Measures and Measure Spaces

A σ-algebra answers only half the question. It tells us which subsets of a space X we are allowed to measure — a family \mathcal{F} closed under complements and countable unions, rich enough for analysis, small enough to dodge the non-measurable monsters. But a list of "measurable sets" says nothing about how much each one contains. Naming the sets you may weigh is not the same as owning a scale.

This page installs the scale. A measure \mu is the map that assigns to every set in \mathcal{F} a size in [0, \infty] — a length, an area, a probability, a count — subject to one decisive rule: the size of a disjoint countable pile is the sum of the sizes of its pieces.
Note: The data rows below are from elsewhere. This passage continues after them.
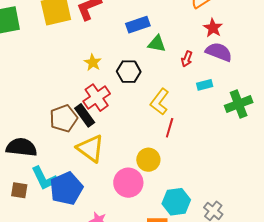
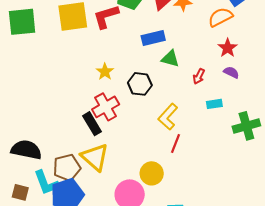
purple semicircle: (219, 52) -> (231, 72), size x0.6
brown pentagon: (64, 118) -> (67, 168), moved

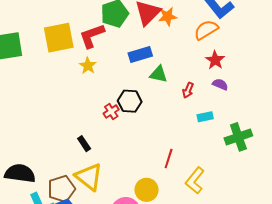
yellow star: (105, 72) -> (88, 66), moved
red cross: (106, 107) -> (111, 112), moved, size x0.6
yellow L-shape: (168, 117) -> (195, 180), moved
black rectangle: (92, 124) -> (84, 144), size x0.7

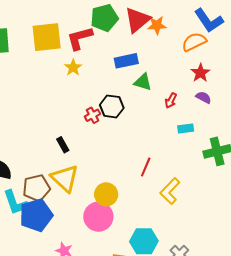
yellow circle: (147, 190) -> (106, 194), moved

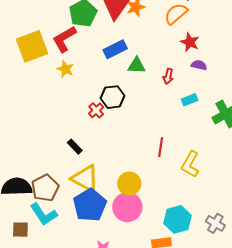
brown pentagon: (36, 188) -> (45, 188), moved
blue pentagon: (36, 215) -> (90, 205), moved

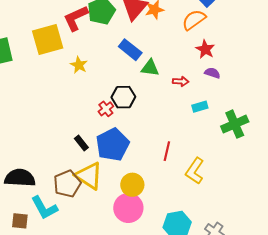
red L-shape: (64, 39) -> (76, 18), moved
blue rectangle: (115, 49) -> (130, 50), turned 60
red arrow: (168, 76) -> (181, 81), turned -105
brown pentagon: (45, 188) -> (67, 184), moved
blue pentagon: (90, 205) -> (112, 145), moved

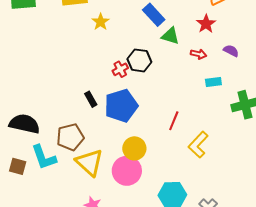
red star: (205, 49) -> (206, 24), moved
yellow triangle: (89, 176) -> (90, 162), moved

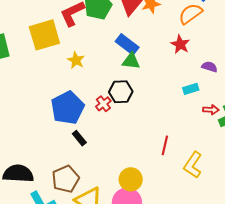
green triangle: (170, 36) -> (131, 61), moved
red arrow: (198, 54) -> (211, 110), moved
cyan rectangle: (213, 82) -> (191, 89), moved
blue pentagon: (121, 106) -> (68, 108), moved

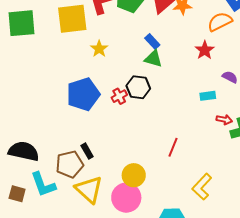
blue rectangle: (127, 44) -> (152, 41), size x0.7
black rectangle: (79, 138) -> (87, 151), moved
yellow L-shape: (193, 165) -> (202, 187), moved

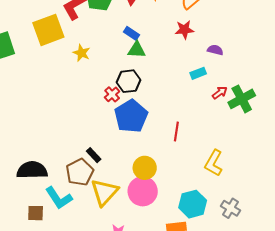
red star: (205, 50) -> (184, 30), turned -30
blue pentagon: (83, 94) -> (131, 116), moved
red arrow: (224, 120) -> (220, 93), turned -35
yellow triangle: (89, 189) -> (104, 192), turned 44

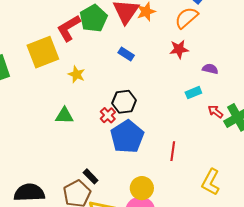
green triangle: (137, 50) -> (64, 116), moved
red arrow: (220, 93) -> (215, 112), turned -105

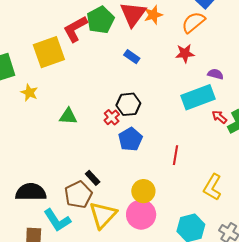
yellow star: (77, 74) -> (29, 93), moved
cyan rectangle: (193, 93) -> (198, 97), size x2.0
blue pentagon: (127, 137) -> (130, 139), size x0.7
A σ-algebra and a measure on it, riding on a set X, form a measure space (X, \mathcal{F}, \mu) — the single object on which the whole of integration, and (when \mu(X) = 1) all of probability, is built.

The definition

Fix a measurable space (X, \mathcal{F}). A measure on it is a function

\mu : \mathcal{F} \longrightarrow [0, \infty]
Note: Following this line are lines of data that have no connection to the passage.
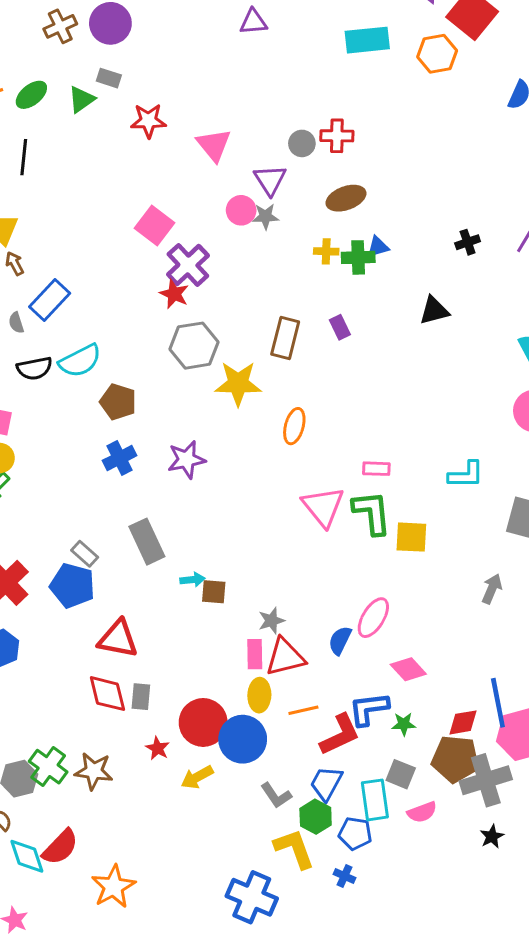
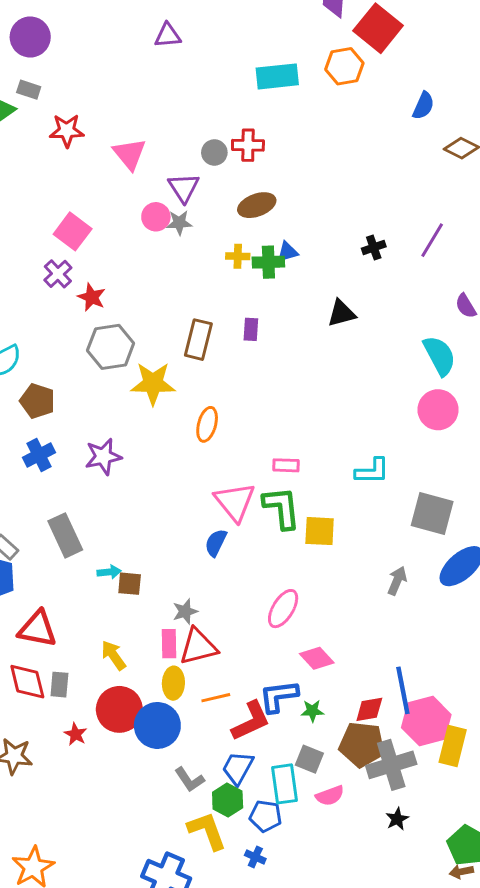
cyan rectangle: (367, 40) -> (277, 76), moved
purple cross: (188, 265) -> (58, 274), moved, size x0.7
purple rectangle: (340, 327) -> (251, 329), turned 30
blue semicircle: (340, 640) -> (216, 543), moved
yellow arrow: (197, 777) -> (114, 655), moved, turned 84

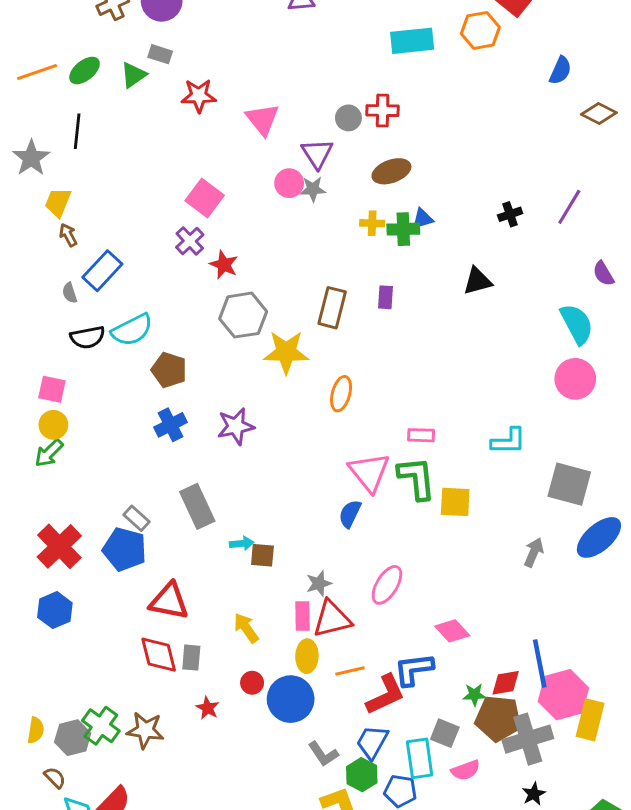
pink ellipse: (283, 609) -> (387, 585), moved
red circle: (119, 709) -> (252, 683), size x0.5
green star: (312, 711) -> (474, 695), moved

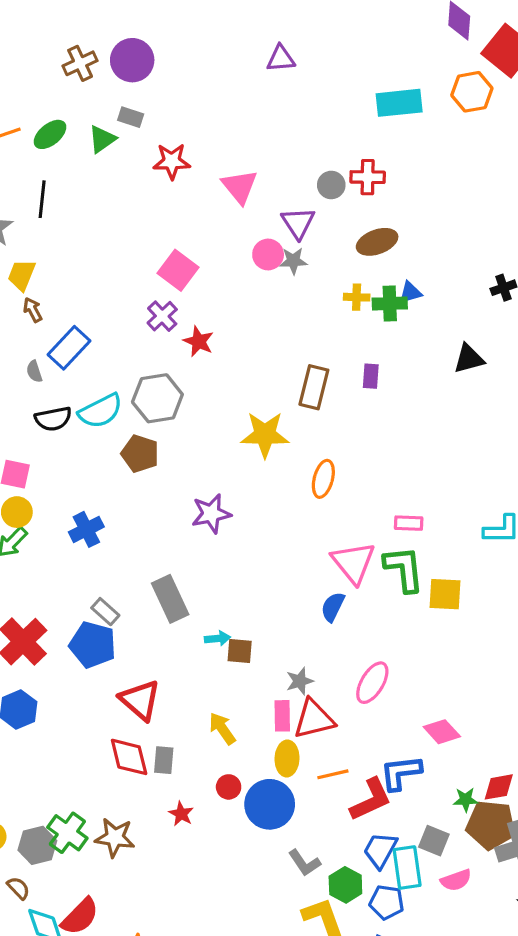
gray hexagon: (243, 315) -> (157, 398), moved
blue cross: (171, 425) -> (86, 529), moved
red triangle: (169, 601) -> (140, 700), turned 30
blue trapezoid: (372, 742) -> (380, 850), moved

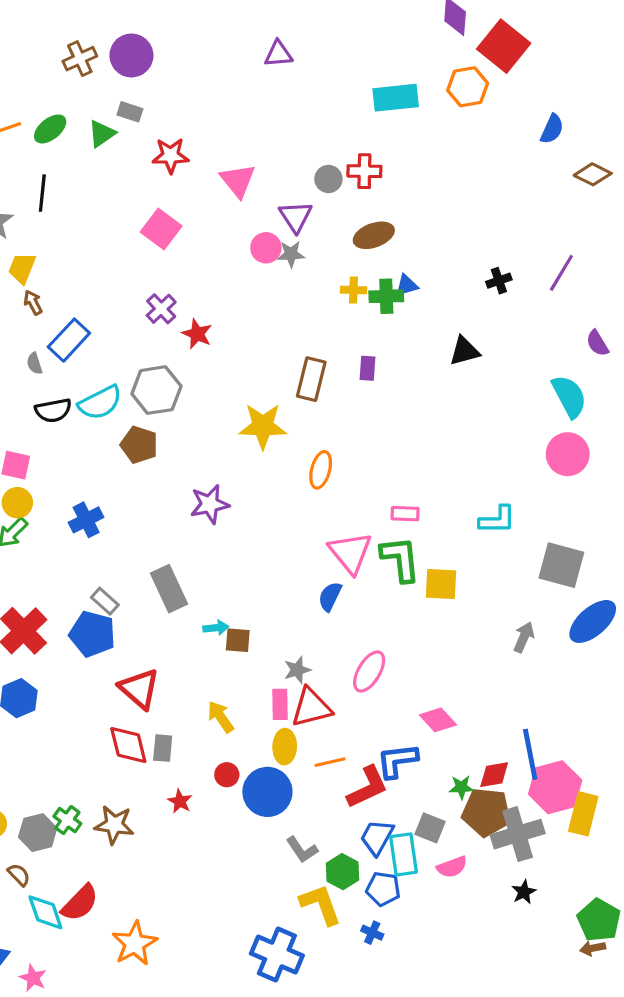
pink square: (178, 270) -> (161, 229), moved
green cross: (67, 833) -> (67, 820), size x0.7

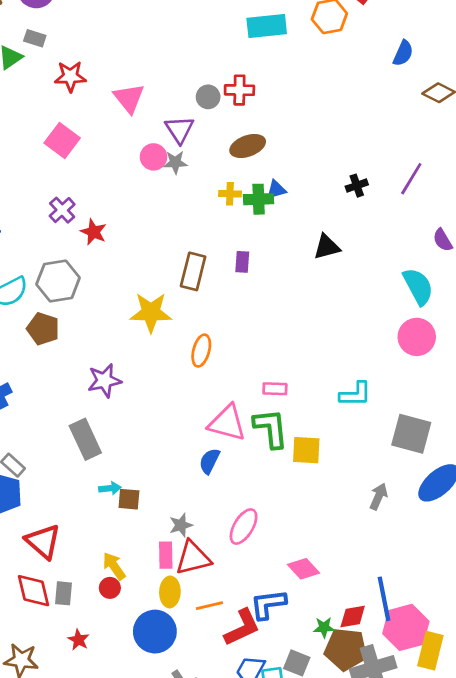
pink triangle: (350, 553) -> (227, 423), turned -36
gray rectangle: (169, 589) -> (85, 439), moved
red circle: (227, 775) -> (110, 588), moved

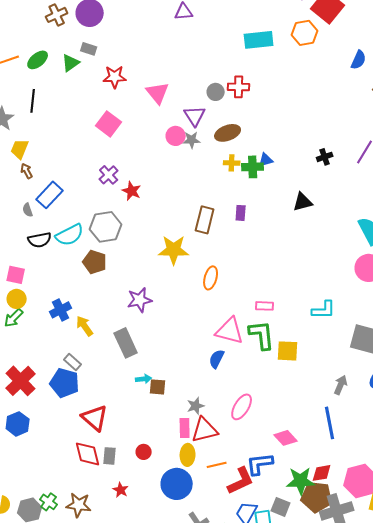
brown ellipse: (248, 146) -> (228, 133), moved
yellow arrow: (114, 566) -> (85, 326), moved
blue line: (384, 599) -> (330, 423), moved
green star: (324, 627) -> (301, 481), size x1.8

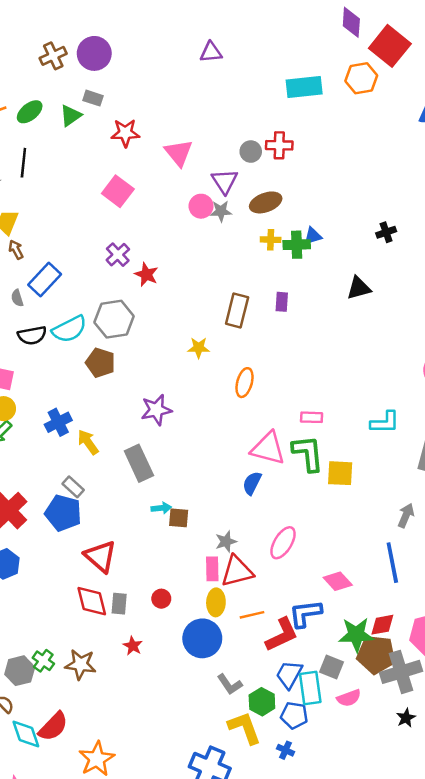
yellow star: (174, 250) -> (199, 348), size x0.6

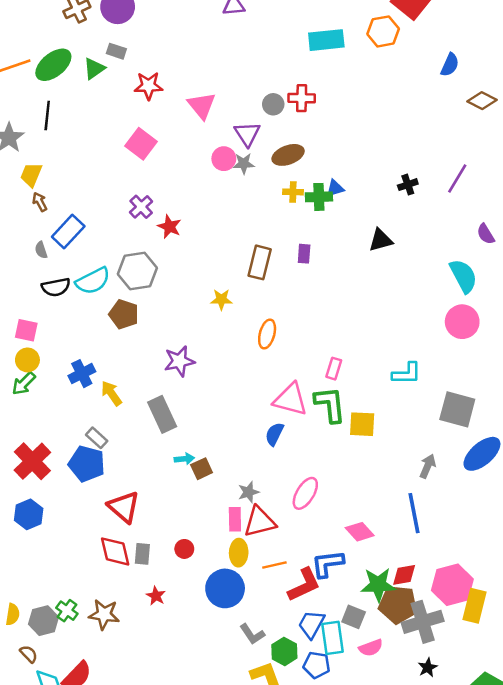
green ellipse: (30, 112) -> (53, 65), size x1.4
pink rectangle: (312, 417) -> (334, 369), turned -75
brown square: (179, 518) -> (202, 469), turned -30

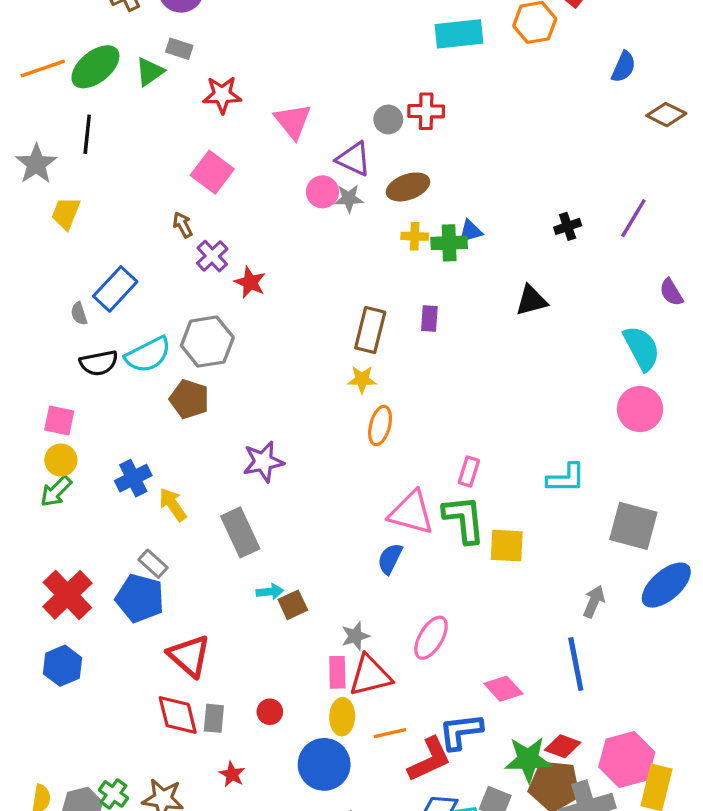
purple triangle: (247, 134) -> (354, 159), turned -32
brown arrow: (40, 202) -> (183, 225), moved
yellow star: (221, 299) -> (362, 379), moved
red diamond: (404, 575) -> (563, 746), turned 30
(the value +\infty is genuinely allowed — the whole line has infinite length) satisfying two axioms:

(M1) — the empty set weighs nothing: \mu(\varnothing) = 0.
(M2) — countable additivity (σ-additivity): for any sequence A_1, A_2, A_3, \dots \in \mathcal{F} that is pairwise disjoint (A_i \cap A_j = \varnothing for i \ne j), \mu\!\left(\bigcup_{n=1}^{\infty} A_n\right) = \sum_{n=1}^{\infty} \mu(A_n).

The triple (X, \mathcal{F}, \mu) is a measure space. Everything else on this page — every property you would want a "size" to have — is squeezed out of these two lines.

The word that carries all the weight is countable. Axiom (M2) is not merely finite additivity (split a set in two, the sizes add). It promises the sum survives an infinite sequence of disjoint pieces — and that is exactly the promise that lets sizes commute with limits, the property Riemann's theory so badly lacked. A single disjoint union A \sqcup B is the easy special case; the theory lives in the tail.

A measure on (X, \mathcal{F}) is a set function \mu : \mathcal{F} \to [0, \infty] such that:

\mu(\varnothing) = 0;
for pairwise-disjoint A_1, A_2, \dots \in \mathcal{F}, \ \mu\!\left(\bigcup_n A_n\right) = \sum_n \mu(A_n).

The triple (X, \mathcal{F}, \mu) is called a measure space.

Everything follows from two axioms

The axioms look thin. Watch how much they carry — each property below is forced by (M1) and (M2) alone, with a one-line proof.

Finite additivity

Take disjoint A_1, \dots, A_k \in \mathcal{F} and pad the sequence with empty sets: A_{k+1} = A_{k+2} = \dots = \varnothing. These are still pairwise disjoint, so (M2) applies, and by (M1) every padded term contributes 0:

\mu(A_1 \cup \dots \cup A_k) = \sum_{n=1}^{\infty} \mu(A_n) = \sum_{n=1}^{k} \mu(A_n).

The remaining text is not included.